Irrelevant photo: thrift growing on the cliffs.

Irrelevant photo: thrift growing on the cliffs.

Imagine how I felt, then, when I found out the writer really did know something, even if he didn’t say it in a way that gave the rest of the human race a shot at learning from him: The structure of the underlying rock in the area he was writing about—a part of southern Minnesota—doesn’t allow water to filter into the ground easily, so most of it runs off.

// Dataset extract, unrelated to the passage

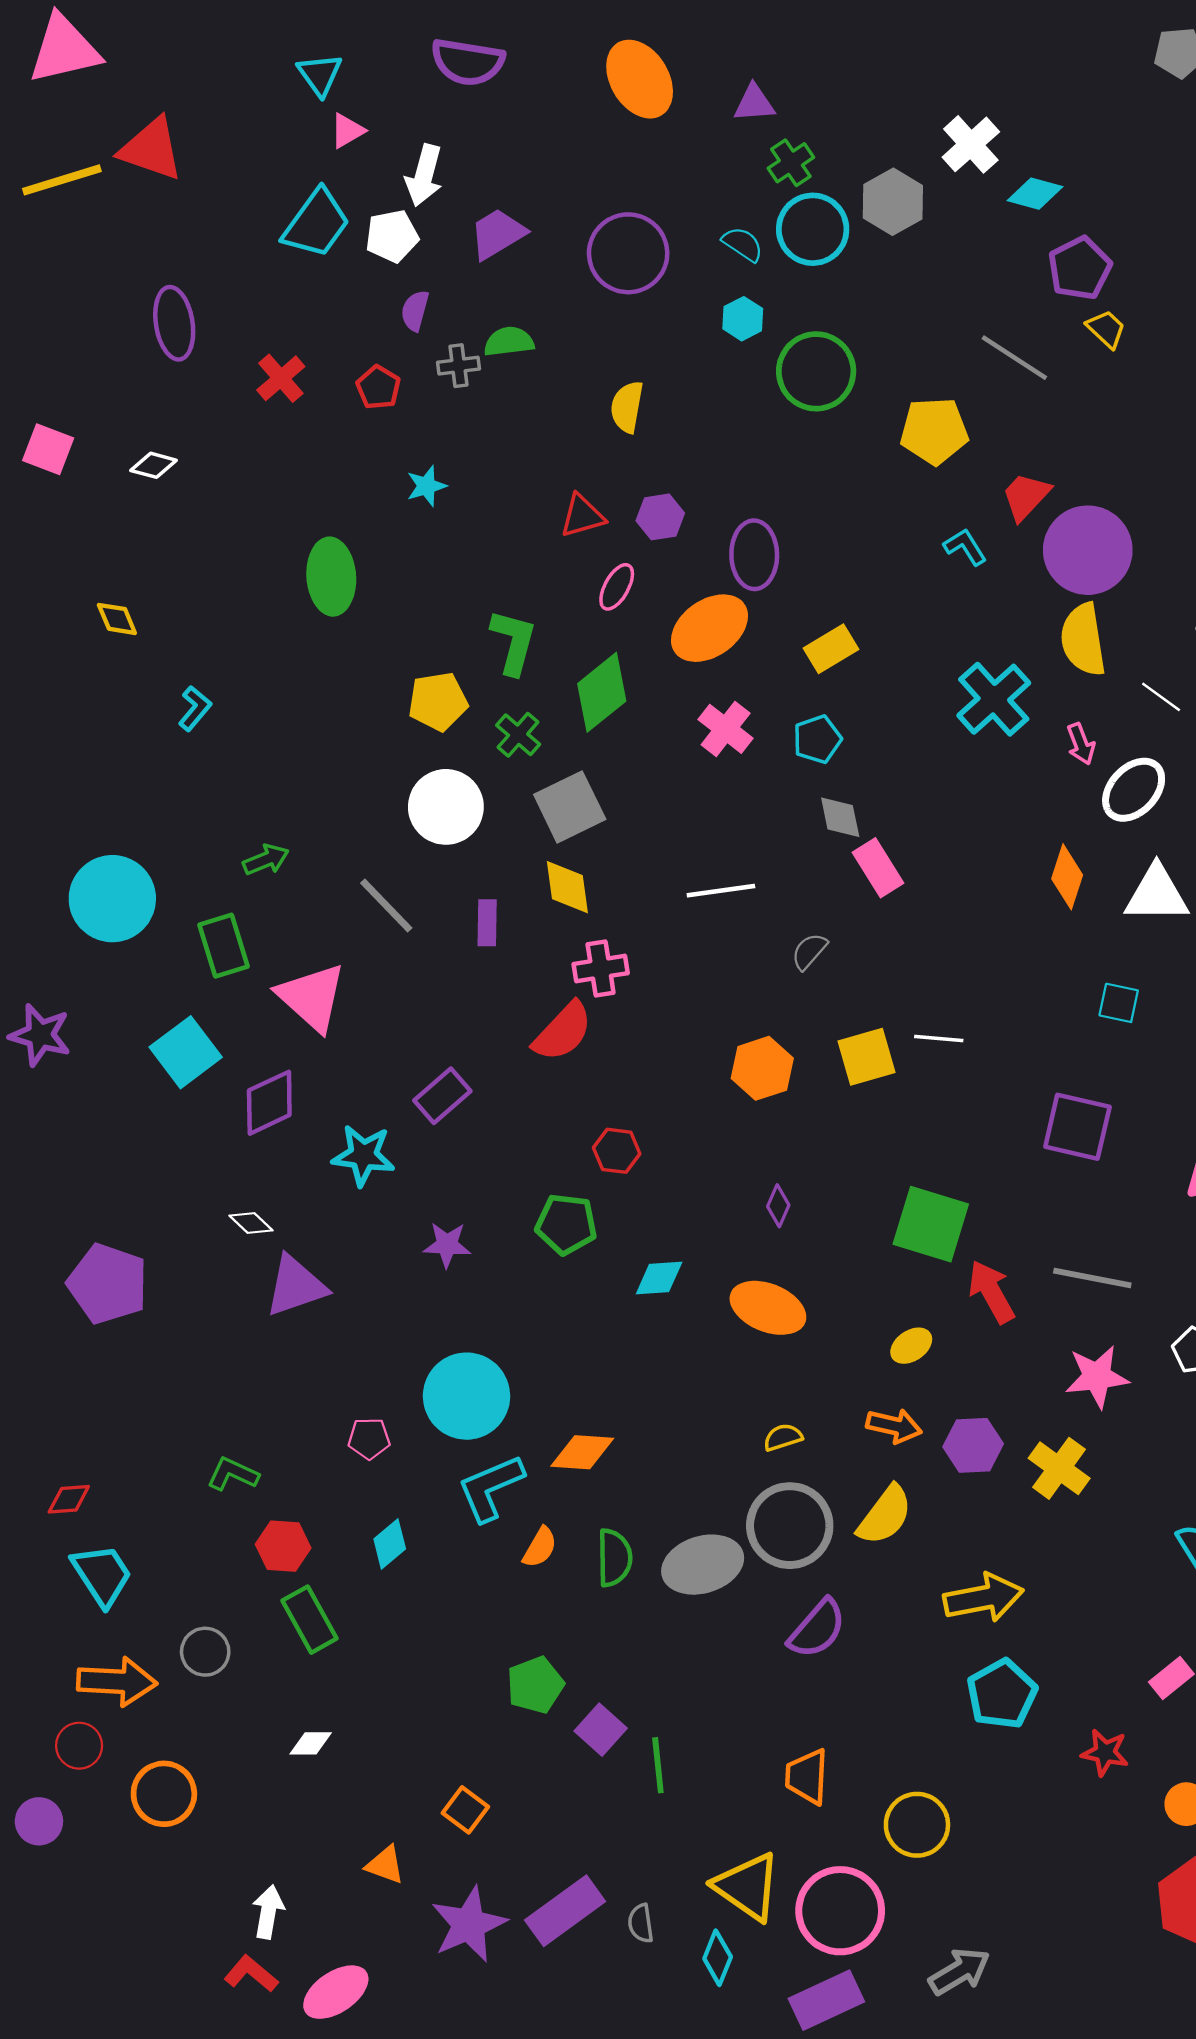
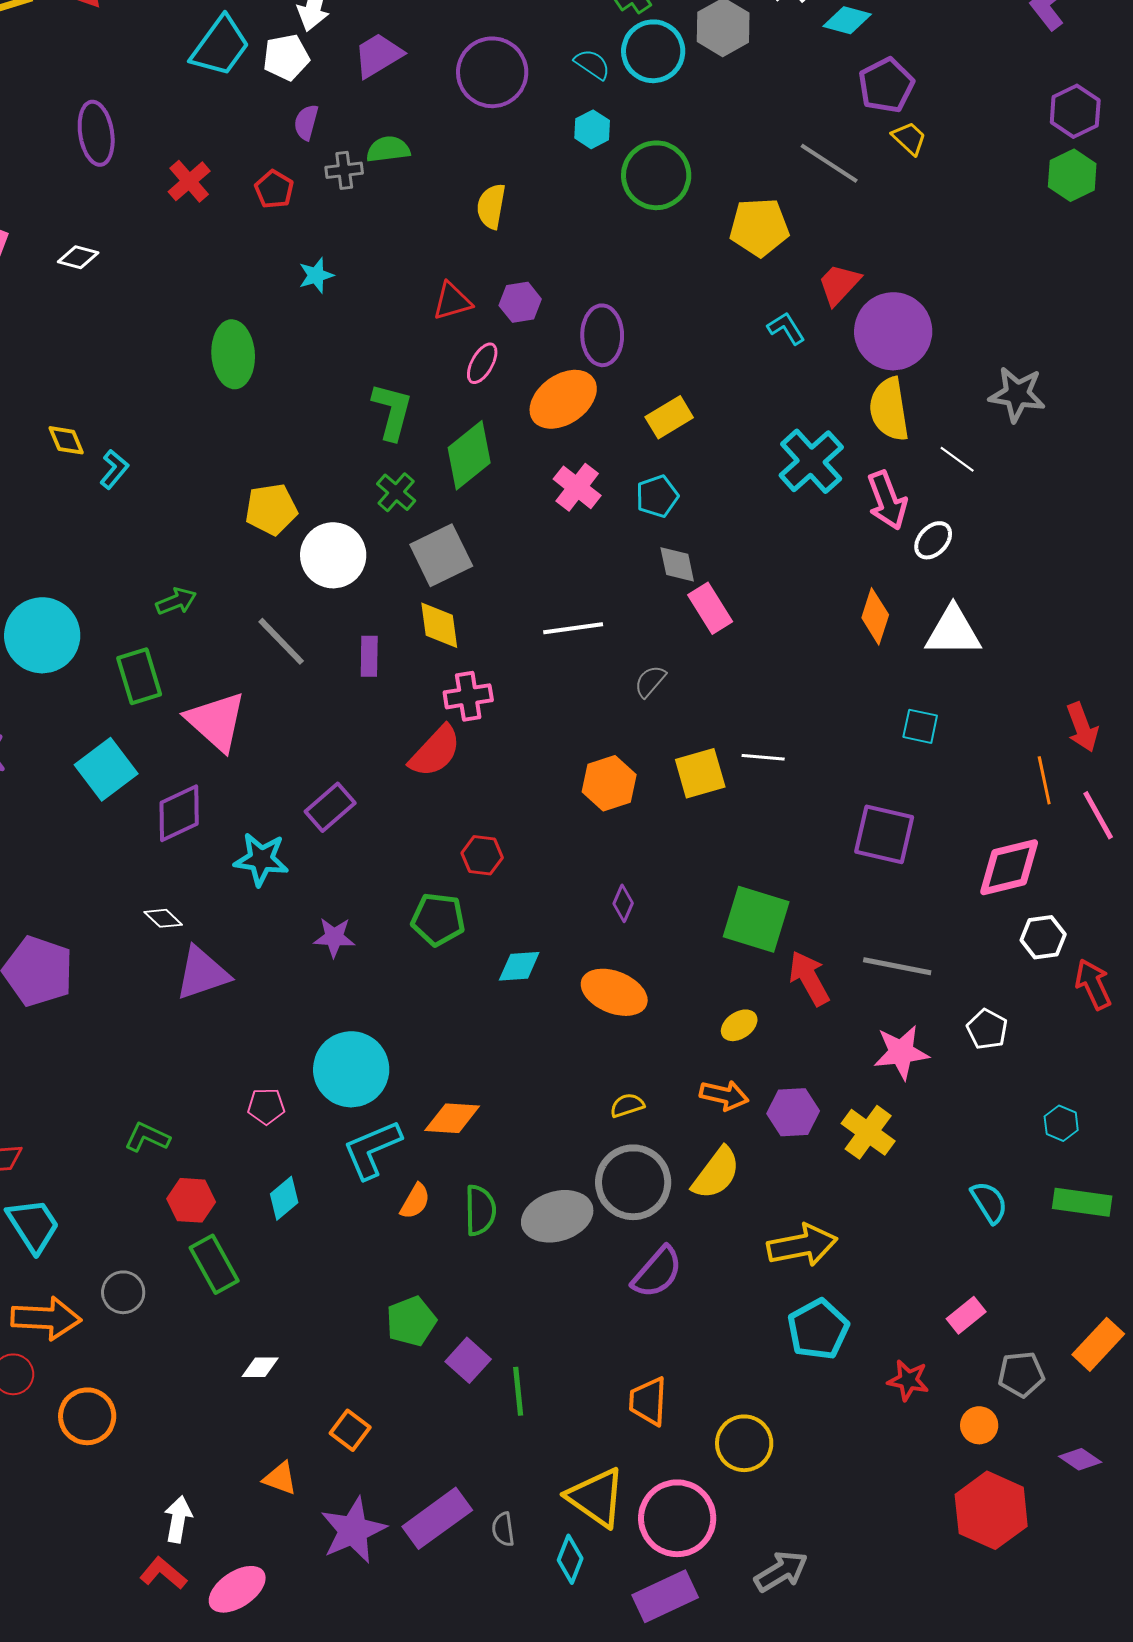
yellow diamond: (117, 619) -> (66, 440), moved
yellow pentagon: (438, 701) -> (271, 509), moved
pink arrow: (1081, 744) -> (887, 500), size x1.6
white ellipse: (1134, 790) -> (933, 540), size x0.7
white diamond: (311, 1743) -> (260, 1367), moved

It has no choice but to run downhill.

Well, water in Cornwall (and possibly the rest of the country, but I don’t want to go out on a limb here) has no choice but to run downhill. Some of it filters into the ground, but less than I’m used to. During the time I lived in Minnesota, I saw a six-inch rain and a ten-incher. The streets flooded, the roof leaked, the neighbors got out hammer and nails and started building an ark, and our street, which I’d have sworn was as flat as an ironing board, turned out to have a dip where the water gathered and the parked cars bobbed around in the (literal) wake of a passing bus.

Over by the University of Minnesota campus, two people canoed down the street.

In north Cornwall, we can get that kind of drama (minus the canoe) out of two inches of rain. Or one if it comes down fast enough. Especially if it falls on saturated ground. And boy, have I learned to recognize saturated ground.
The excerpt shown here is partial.